I remember one, Sgt Burns, telling me about how he was out on patrol one night in Iraq, his M-16 in his hands locked and loaded: 'I spent the whole time praying,' he said to me. 'Lord, don't let me come across someone. 'Cause I surely don't want to get shot. And I just as much don't want to have to shoot someone.' There was another Gulf-veteran in the platoon, a Sgt. Gomez. He would have had pretty much the same attitude of Sgt. Burns. Which is why I was surprised when he told me about the loaded 9mm pistol he kept in his house. He lived in a pretty rough part of town and every morning he picked up his hand-gun and took a careful look outside before he exited his home to report for duty.

'You look surprised, Burke,' he said.

'Well, yes, Sgt. You always struck me as a kind of non-confrontational kind of guy.'

'It's pretty simple. I'm not looking for trouble, but it's where I live. What else am I going to do? A man can only retreat so far. And when you get past your own front door, you can't retreat no more.'

As I said, a preference for peace, for a quiet life; but ready to stand and fight if the occasion arose.

And the thought occurs to me, having reflected on today's Gospel, have we gone too far in the one direction and forgotten all about the other? Do we focus too much about the peaceful part of Christ's message, and think not at all about the division that he told us that his message would result in?

In our reading, Jesus uses the example of what his message could to to a family. He means here, I suggest, that this is what would happen if one part of a family believed in his good news and the other part did not – that the result would be that the family would be torn apart. Did he say, 'now if that happens folks, of course what you must do is find some kind of way of compromising … in such circumstances people, naturally I would expect my peace-loving followers to back down, to water the message down a bit, maybe keep what they believe to themselves – anything for a quiet life, after all!' No, he doesn't. In fact he says: I came to bring fire to the earth, and how I wish it were already kindled – not exactly indicative of a willingness to compromise! And families, we must remember, are the basic building blocks of society … if he expects that strict adherence to his word will cause difficulty in a Christian's family life, what problems might it cause in one's social life?

The truth is that Christ knew, and warned his followers, that keeping to the Way that he taught would cause divisions between between them and wider society – and the choice was his way or the world's way – his way and division or the world's way and a quiet life … but you couldn't be a Christian in your heart, where no one knew about it, and the same as everybody else as far as the world was concerned.

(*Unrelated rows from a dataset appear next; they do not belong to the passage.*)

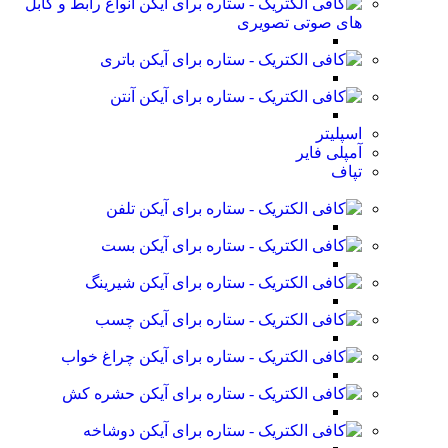
انواع رابط و کابل
های صوتی تصویری
باتری
آنتن
اسپلیتر
آمپلی فایر
تپاف
تلفن
بست
شیرینگ
چسب
چراغ خواب
حشره کش
دوشاخه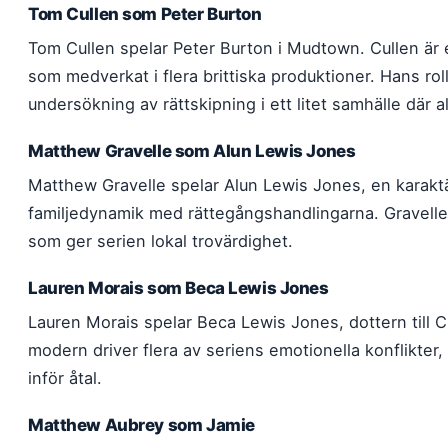
Tom Cullen som Peter Burton
Tom Cullen spelar Peter Burton i Mudtown. Cullen är
som medverkat i flera brittiska produktioner. Hans roll
undersökning av rättskipning i ett litet samhälle där al
Matthew Gravelle som Alun Lewis Jones
Matthew Gravelle spelar Alun Lewis Jones, en karak
familjedynamik med rättegångshandlingarna. Gravelle
som ger serien lokal trovärdighet.
Lauren Morais som Beca Lewis Jones
Lauren Morais spelar Beca Lewis Jones, dottern till Cl
modern driver flera av seriens emotionella konflikter, 
inför åtal.
Matthew Aubrey som Jamie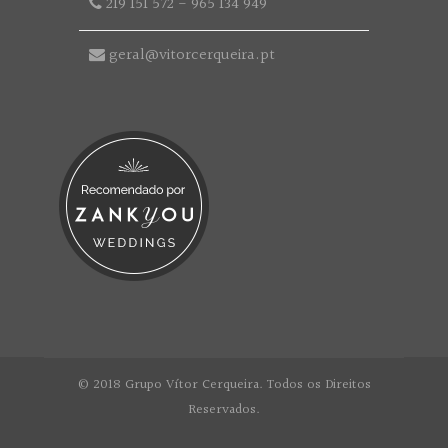
219 151 572
-
965 134 949
geral@vitorcerqueira.pt
© 2018 Grupo Vítor Cerqueira. Todos os Direitos
Reservados.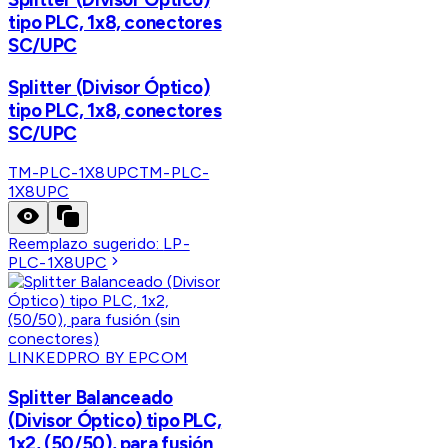
tipo PLC, 1x8, conectores
SC/UPC
Splitter (Divisor Óptico)
tipo PLC, 1x8, conectores
SC/UPC
TM-PLC-1X8UPC
TM-PLC-
1X8UPC
Reemplazo sugerido:
LP-
PLC-1X8UPC
LINKEDPRO BY EPCOM
Splitter Balanceado
(Divisor Óptico) tipo PLC,
1x2, (50/50), para fusión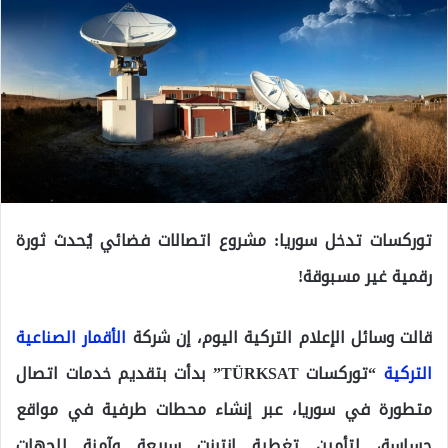
توركسات تدخل سوريا: مشروع اتصالات فضائي يُحدث ثورة
رقمية غير مسبوقة!
قالت وسائل الإعلام التركية اليوم، إن شركة
الأقمار الصناعية
التركية
“توركسات TÜRKSAT” بدأت بتقديم خدمات اتصال
متطورة في سوريا، عبر إنشاء محطات طرفية في مواقع
حساسة، لتأمين تغطية إنترنت سريعة وآمنة للجهات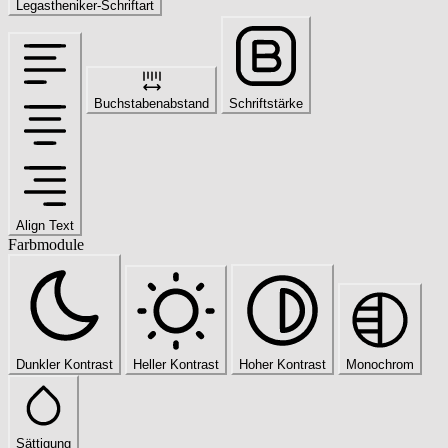
Legastheniker-Schriftart
Buchstabenabstand
Schriftstärke
Align Text
Farbmodule
Dunkler Kontrast
Heller Kontrast
Hoher Kontrast
Monochrom
Sättigung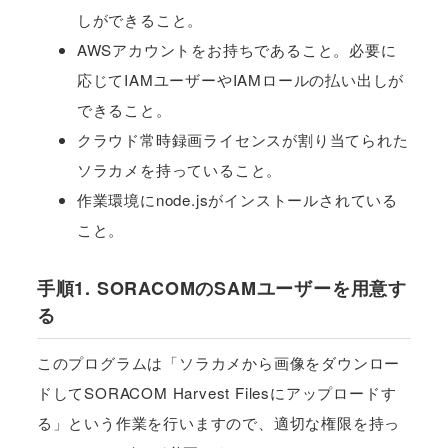
しができること。
AWSアカウントをお持ちであること。必要に
応じてIAMユーザーやIAMロールの払い出しが
できること。
クラウド常時録画ライセンスが割り当てられた
ソラカメを持っていること。
作業環境にnode.jsがインストールされている
こと。
手順1. SORACOMのSAMユーザーを用意す
る
このプログラムは「ソラカメから画像をダウンロー
ドしてSORACOM Harvest Filesにアップロードす
る」という作業を行いますので、適切な権限を持っ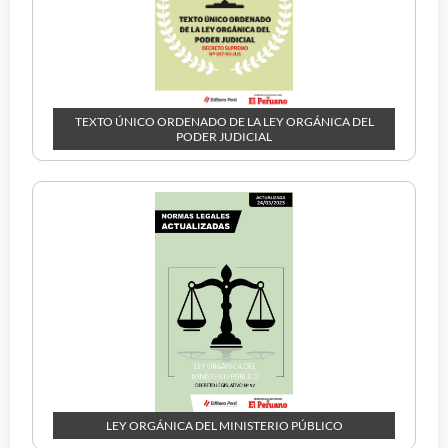
TEXTO ÚNICO ORDENADO DE LA LEY ORGÁNICA DEL
PODER JUDICIAL
LEY ORGÁNICA DEL MINISTERIO PÚBLICO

Not easy. But then, when someone says that haven't come to bring peace but fire and division then we know they are not inviting us into an easy life. But the fact that it is hard is softened somewhat by the fact that Jesus helps us to lead that hard life. He offers us his grace every day to endure. And he holds out the promise of eternal life to those who endure to the end. Which makes, I think, sacrificing the possibility of a quiet life an easy sacrifice to make … which is why that I pray that all here will chose the life of division he calls us to: in the name of the Father, & the Son, & the Holy Spirit. Amen.